By order of the Board:

Group Company Secretary Springwood Close 16 March 2016 Tytherington Business Park

U.S. Ball Springwood Court Macclesfield Cheshire SK10 2XF

Explanation of Ordinary Business

Special Dividend

In light of the continued strong financial performance, cash generation and the robustness of the Company's balance sheet, the Directors consider it appropriate to propose a one-off special dividend of 10 pence on each share, in addition to the dividend recommended under Resolution 2. The approval of this Resolution is not dependent on the approval of Resolution 2, nor vice versa. If this Resolution is approved, the recommended special dividend will be paid on the same basis as the dividend.

Retirement of Directors

Under the articles of association of the Company each director must retire from office and stand for re-election by shareholders as a minimum at every third annual general meeting in order to continue to serve as a Director. However, in line with the UK Corporate Governance Code, and to further increase accountability, all Directors will retire at this Annual General Meeting and stand for re-election by the shareholders if they wish to continue to serve as Directors of the Company. Accordingly, the Directors retiring and offering themselves for re-election are Mr A.M. Thomson, Mr S.C. Harris, Mr D.F. Landless, Ms E. Lindqvist and Mr I.B. Duncan.
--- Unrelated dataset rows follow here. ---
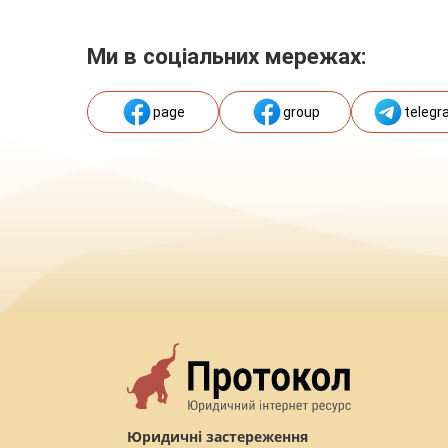
Ми в соціальних мережах:
page
group
telegr
Юридичні застереження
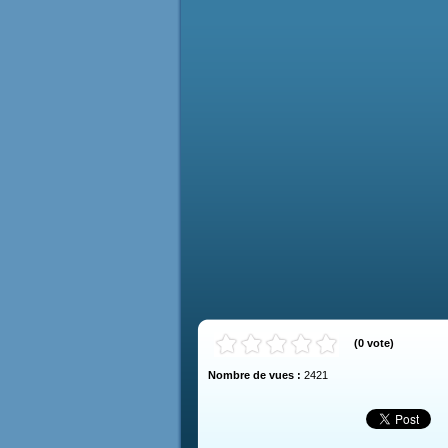
(
0
vote
)
Nombre de vues :
2421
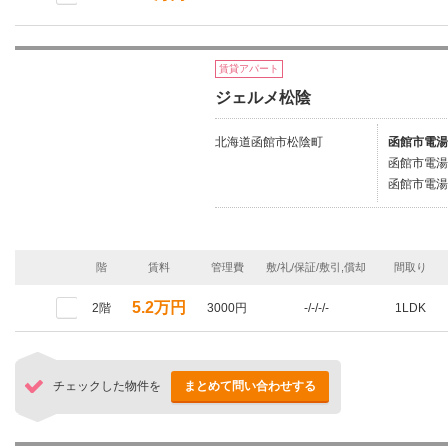
賃貸アパート
ジェルメ松陰
北海道函館市松陰町
函館市電湯
函館市電湯
函館市電湯
階
賃料
管理費
敷/礼/保証/敷引,償却
間取り
5.2万円
2階
3000円
-/-/-/-
1LDK
チェックした物件を
まとめて問い合わせする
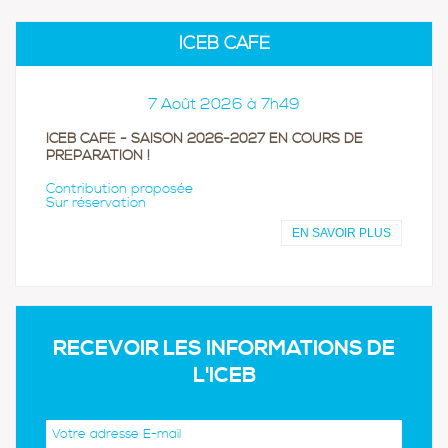
ICEB CAFÉ
7 Août 2026 à 7h49
ICEB CAFÉ - SAISON 2026-2027 EN COURS DE
PRÉPARATION !
Contribution proposée
Sur réservation
EN SAVOIR PLUS
RECEVOIR LES INFORMATIONS DE
L'ICEB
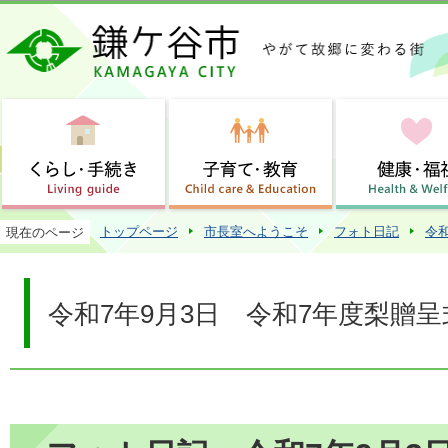
この
トップページ
市長室へようこそ
フォト日記
令
現在のページ
令和7年9月3日 令和7年度梨贈呈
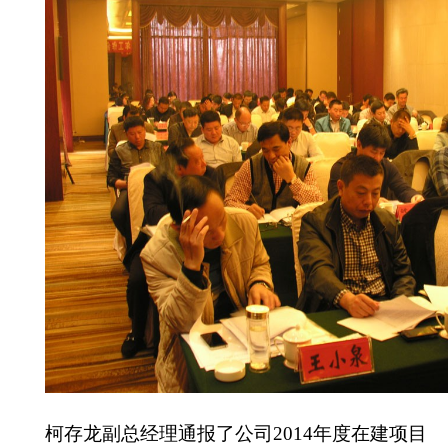
柯存龙副总经理通报了公司
2014
年度在建项目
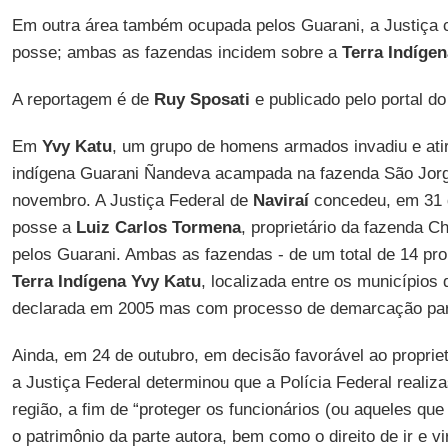
Em outra área também ocupada pelos Guarani, a Justiça 
posse; ambas as fazendas incidem sobre a
Terra Indíge
A reportagem é de
Ruy Sposati
e publicado pelo portal d
Em
Yvy Katu
, um grupo de homens armados invadiu e ati
indígena Guarani Ñandeva acampada na fazenda São Jorge
novembro. A Justiça Federal de
Naviraí
concedeu, em 31 d
posse a
Luiz Carlos Tormena
, proprietário da fazenda 
pelos Guarani. Ambas as fazendas - de um total de 14 pro
Terra Indígena Yvy Katu
, localizada entre os municípios
declarada em 2005 mas com processo de demarcação pa
Ainda, em 24 de outubro, em decisão favorável ao proprie
a Justiça Federal determinou que a Polícia Federal realiz
região, a fim de “proteger os funcionários (ou aqueles qu
o patrimônio da parte autora, bem como o direito de ir e vi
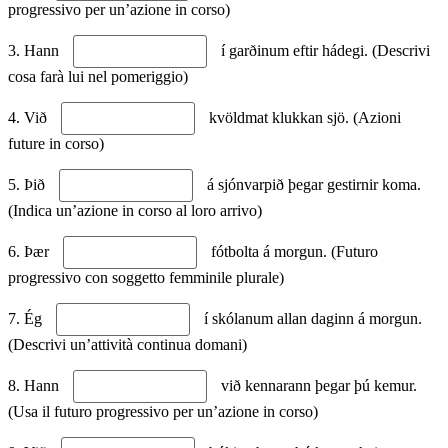
progressivo per un’azione in corso)
3. Hann
í garðinum eftir hádegi. (Descrivi
cosa farà lui nel pomeriggio)
4. Við
kvöldmat klukkan sjö. (Azioni
future in corso)
5. Þið
á sjónvarpið þegar gestirnir koma.
(Indica un’azione in corso al loro arrivo)
6. Þær
fótbolta á morgun. (Futuro
progressivo con soggetto femminile plurale)
7. Ég
í skólanum allan daginn á morgun.
(Descrivi un’attività continua domani)
8. Hann
við kennarann þegar þú kemur.
(Usa il futuro progressivo per un’azione in corso)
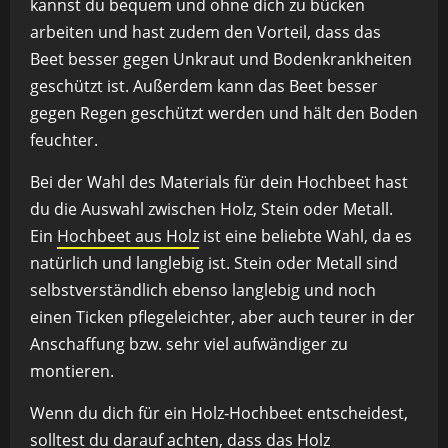
kannst du bequem und ohne dich zu bücken
arbeiten und hast zudem den Vorteil, dass das
Beet besser gegen Unkraut und Bodenkrankheiten
geschützt ist. Außerdem kann das Beet besser
gegen Regen geschützt werden und hält den Boden
feuchter.
Bei der Wahl des Materials für dein Hochbeet hast
du die Auswahl zwischen Holz, Stein oder Metall.
Ein
Hochbeet aus Holz
ist eine beliebte Wahl, da es
natürlich und langlebig ist. Stein oder Metall sind
selbstverständlich ebenso langlebig und noch
einen Ticken pflegeleichter, aber auch teurer in der
Anschaffung bzw. sehr viel aufwändiger zu
montieren.
Wenn du dich für ein Holz-Hochbeet entscheidest,
solltest du darauf achten, dass das Holz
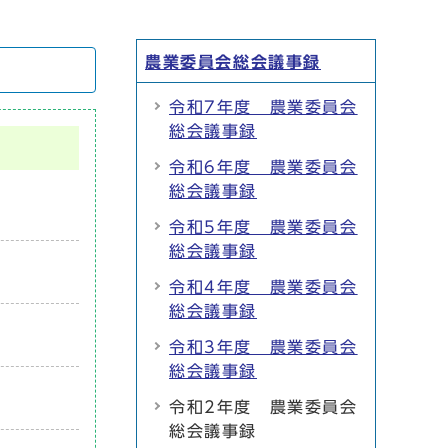
農業委員会総会議事録
令和7年度 農業委員会
総会議事録
令和6年度 農業委員会
総会議事録
令和5年度 農業委員会
総会議事録
令和4年度 農業委員会
総会議事録
令和3年度 農業委員会
総会議事録
令和2年度 農業委員会
総会議事録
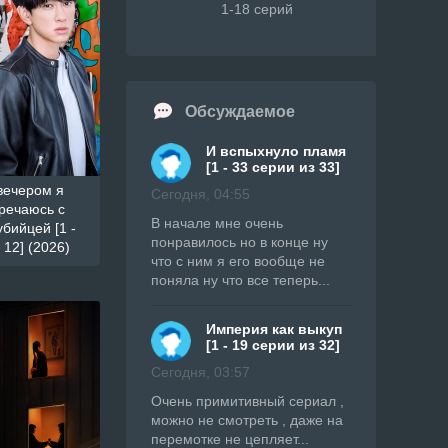
1-18 серий
Обсуждаемое
И вспыхнуло пламя
[1 - 33 серии из 33]
вечером я
Сегодня, 04:55
речаюсь с
В начале мне очень
бийцей [1 -
понравилось но в конце ну
 12] (2026)
что с ним я его вообще не
поняла ну что все теперь...
Империя как выкуп
[1 - 19 серии из 32]
Сегодня, 03:57
Очень примитивный сериал ,
можно не смотреть , даже на
перемотке не цепляет...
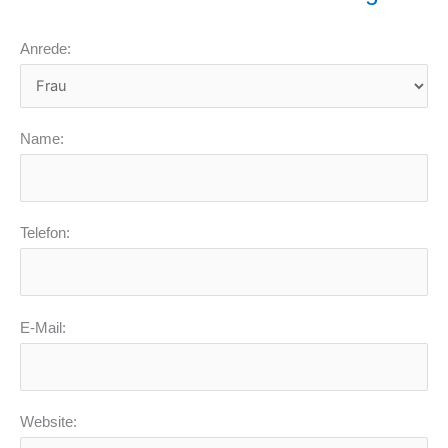
Anrede:
Name:
Telefon:
E-Mail:
Website:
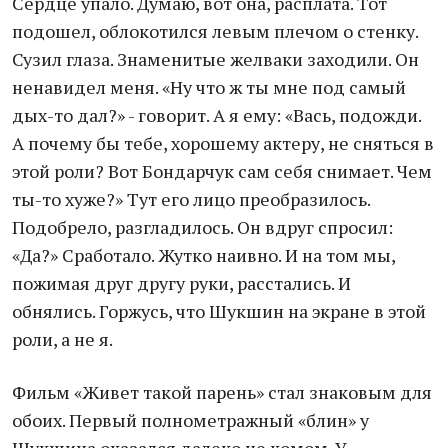
Сердце упало. Думаю, вот она, расплата. Тот
подошел, облокотился левым плечом о стенку.
Сузил глаза. Знаменитые желваки заходили. Он
ненавидел меня. «Ну что ж ты мне под самый
дых-то дал?» - говорит. А я ему: «Вась, подожди.
А почему бы тебе, хорошему актеру, не сняться в
этой роли? Вот Бондарчук сам себя снимает. Чем
ты-то хуже?» Тут его лицо преобразилось.
Подобрело, разгладилось. Он вдруг спросил:
«Да?» Сработало. Жутко наивно. И на том мы,
пожимая друг другу руки, расстались. И
обнялись. Горжусь, что Шукшин на экране в этой
роли, а не я.
Фильм «Живет такой парень» стал знаковым для
обоих. Первый полнометражный «блин» у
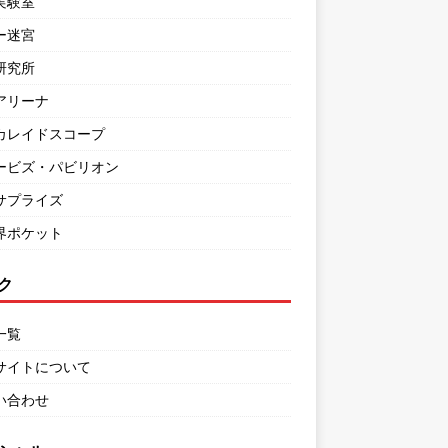
実験室
ー迷宮
研究所
アリーナ
カレイドスコープ
ービズ・パビリオン
サプライズ
界ポケット
ク
一覧
サイトについて
い合わせ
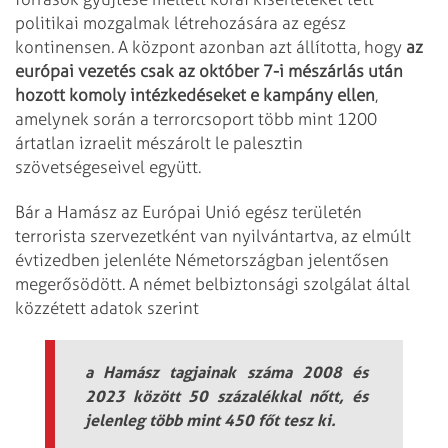
politikai mozgalmak létrehozására az egész
kontinensen. A központ azonban azt állította, hogy
az
európai vezetés csak az október 7-i mészárlás után
hozott komoly intézkedéseket e kampány ellen
,
amelynek során a terrorcsoport több mint 1200
ártatlan izraelit mészárolt le palesztin
szövetségeseivel együtt.
Bár a Hamász az Európai Unió egész területén
terrorista szervezetként van nyilvántartva, az elmúlt
évtizedben jelenléte Németországban jelentősen
megerősödött. A német belbiztonsági szolgálat által
közzétett adatok szerint
a Hamász tagjainak száma 2008 és
2023 között 50 százalékkal nőtt, és
jelenleg több mint 450 főt tesz ki.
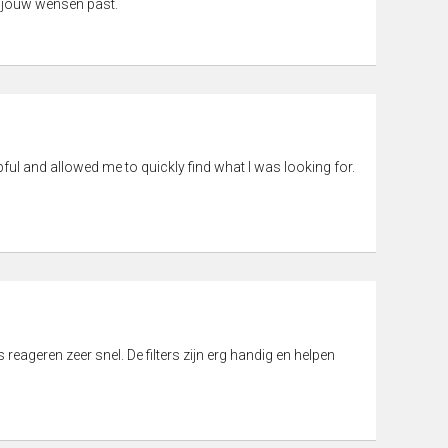
 jouw wensen past.
pful and allowed me to quickly find what I was looking for.
eageren zeer snel. De filters zijn erg handig en helpen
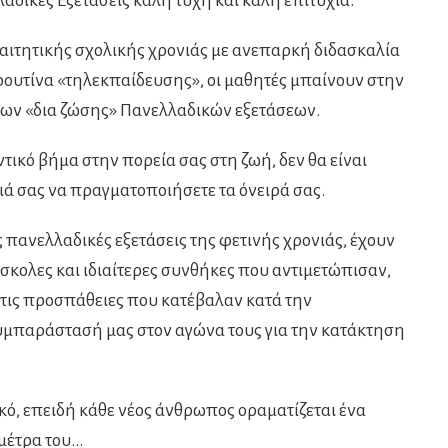
αδικές Εξετάσεις καλή τύχη και καλή επιτυχία.
παιτητικής σχολικής χρονιάς με ανεπαρκή διδασκαλία
 ρουτίνα «τηλεκπαίδευσης», οι μαθητές μπαίνουν στην
 των «δια ζώσης» Πανελλαδικών εξετάσεων.
ντικό βήμα στην πορεία σας στη ζωή, δεν θα είναι
ά σας να πραγματοποιήσετε τα όνειρά σας.
ς πανελλαδικές εξετάσεις της φετινής χρονιάς, έχουν
ύσκολες και ιδιαίτερες συνθήκες που αντιμετώπισαν,
 τις προσπάθειες που κατέβαλαν κατά την
συμπαράστασή μας στον αγώνα τους για την κατάκτηση
κό, επειδή κάθε νέος άνθρωπος οραματίζεται ένα
 μέτρα του…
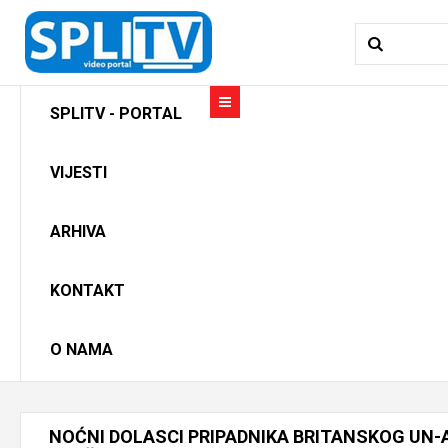
SPLITV - PORTAL
VIJESTI
ARHIVA
KONTAKT
O NAMA
NOĆNI
DOLASCI
PRIPADNIKA
BRITANSKOG
UN-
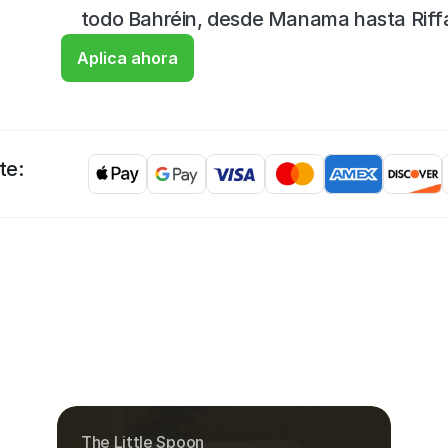
todo Bahréin, desde Manama hasta Riff
Aplica ahora
te:
The Little Spoon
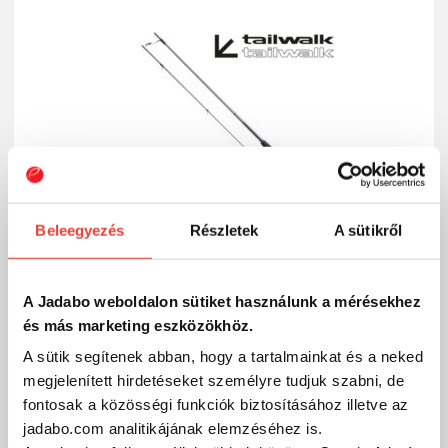
Beleegyezés
Részletek
A sütikről
A Jadabo weboldalon sütiket használunk a mérésekhez
és más marketing eszközökhöz.
Tailwalk Dageki S722M - 220cm 3,5-24 g
A sütik segítenek abban, hogy a tartalmainkat és a neked
59 990 Ft
Külső raktáron
megjelenített hirdetéseket személyre tudjuk szabni, de
fontosak a közösségi funkciók biztosításához illetve az
jadabo.com analitikájának elemzéséhez is.
SZÁKOLOM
Remuneration Report (Resolution 11)

UK listed companies are required to put before shareholders in general meeting a resolution inviting shareholders to approve the Remuneration Report. This is an advisory vote.

The Remuneration Report gives details of the Directors' remuneration for the period ended 31 December 2015.

Remuneration Policy (Resolution 12)

Following changes made under the Large and Medium-sized Companies and Groups (Accounts and Reports) (Amendment) Regulations 2013 and the Enterprise & Regulatory Reform Act 2013, section 439 of the Companies Act 2006 (the "Act") requires UK listed companies to ask shareholders to vote on the Remuneration Policy. This vote is binding and a resolution must be put before shareholders at least every three years (or when the policy changes). The initial Remuneration Policy was put to vote in 2014, but due to the expiry of the share plan rules the remuneration package for executive directors has been reviewed and consequently shareholder approval is sought.

Explanation of Special Business

Renewal of authority to allot shares (Resolutions 13 and 14)

The Act provides that Directors shall only allot unissued shares with the authority of shareholders in general meeting. The authority given to the Directors at the last Annual General Meeting to allot (or issue) unissued shares expires on the date of this year's Annual General Meeting.

Resolution 13 will be proposed as an ordinary resolution for the renewal of the Directors' general authority to issue shares in the Company and to grant rights to subscribe for or to convert any security into shares in the Company up to an aggregate nominal amount of £11,023,234, representing approximately one third of the current issued share capital of the Company (excluding treasury shares). In addition, in accordance with the latest institutional guidelines issued by the Investment Management Association (renamed The Investment Association ("IA"), the resolution also seeks authority for the Directors to allot further of the Company's shares by way of a pre-emptive rights issue up to a maximum nominal amount of £22,046,468, (representing approximately two-thirds of the current issued share capital of the Company (excluding treasury shares)). The Directors have no present intention of exercising either of these authorities.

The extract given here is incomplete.